» RECORDS SHOWN:
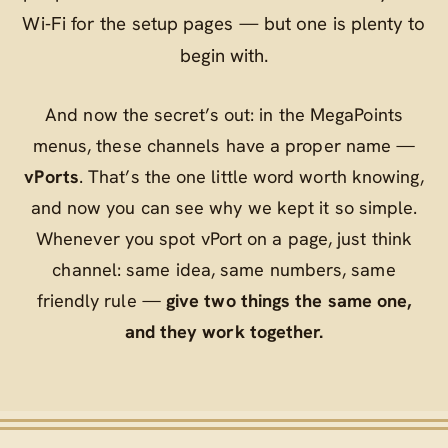
Wi‑Fi for the setup pages — but one is plenty to
begin with.
And now the secret’s out: in the MegaPoints
menus, these channels have a proper name —
vPorts
. That’s the one little word worth knowing,
and now you can see why we kept it so simple.
Whenever you spot
vPort
on a page, just think
channel
: same idea, same numbers, same
friendly rule —
give two things the same one,
and they work together.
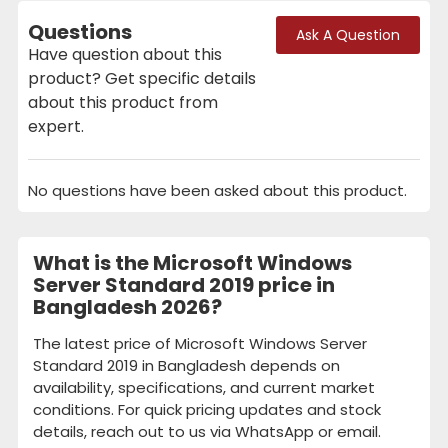
Questions
Ask A Question
Have question about this
product? Get specific details
about this product from
expert.
No questions have been asked about this product.
What is the Microsoft Windows
Server Standard 2019 price in
Bangladesh 2026?
The latest price of Microsoft Windows Server
Standard 2019 in Bangladesh depends on
availability, specifications, and current market
conditions. For quick pricing updates and stock
details, reach out to us via WhatsApp or email.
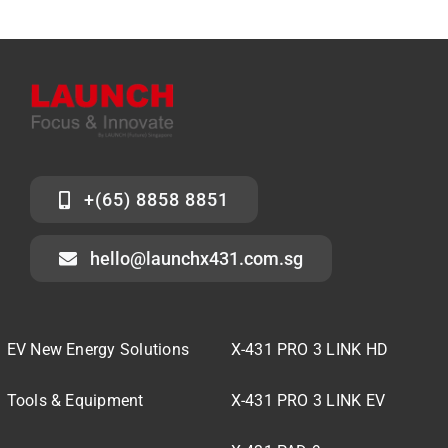
+(65) 8858 8851
hello@launchx431.com.sg
EV New Energy Solutions
X-431 PRO 3 LINK HD
Tools & Equipment
X-431 PRO 3 LINK EV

» WHAT THE TASK ASKS:
With pictures excluded, output the listing above exactly as it stands.

» RESPONSE TO THIS EXERCISE:
Wi‑Fi for the setup pages — but one is plenty to
begin with.
And now the secret’s out: in the MegaPoints
menus, these channels have a proper name —
vPorts
. That’s the one little word worth knowing,
and now you can see why we kept it so simple.
Whenever you spot
vPort
on a page, just think
channel
: same idea, same numbers, same
friendly rule —
give two things the same one,
and they work together.
Questions
Ask A Question
Have question about this
product? Get specific details
about this product from
expert.
No questions have been asked about this product.
What is the Microsoft Windows
Server Standard 2019 price in
Bangladesh 2026?
The latest price of Microsoft Windows Server
Standard 2019 in Bangladesh depends on
availability, specifications, and current market
conditions. For quick pricing updates and stock
details, reach out to us via WhatsApp or email.
+(65) 8858 8851
hello@launchx431.com.sg
EV New Energy Solutions
X-431 PRO 3 LINK HD
Tools & Equipment
X-431 PRO 3 LINK EV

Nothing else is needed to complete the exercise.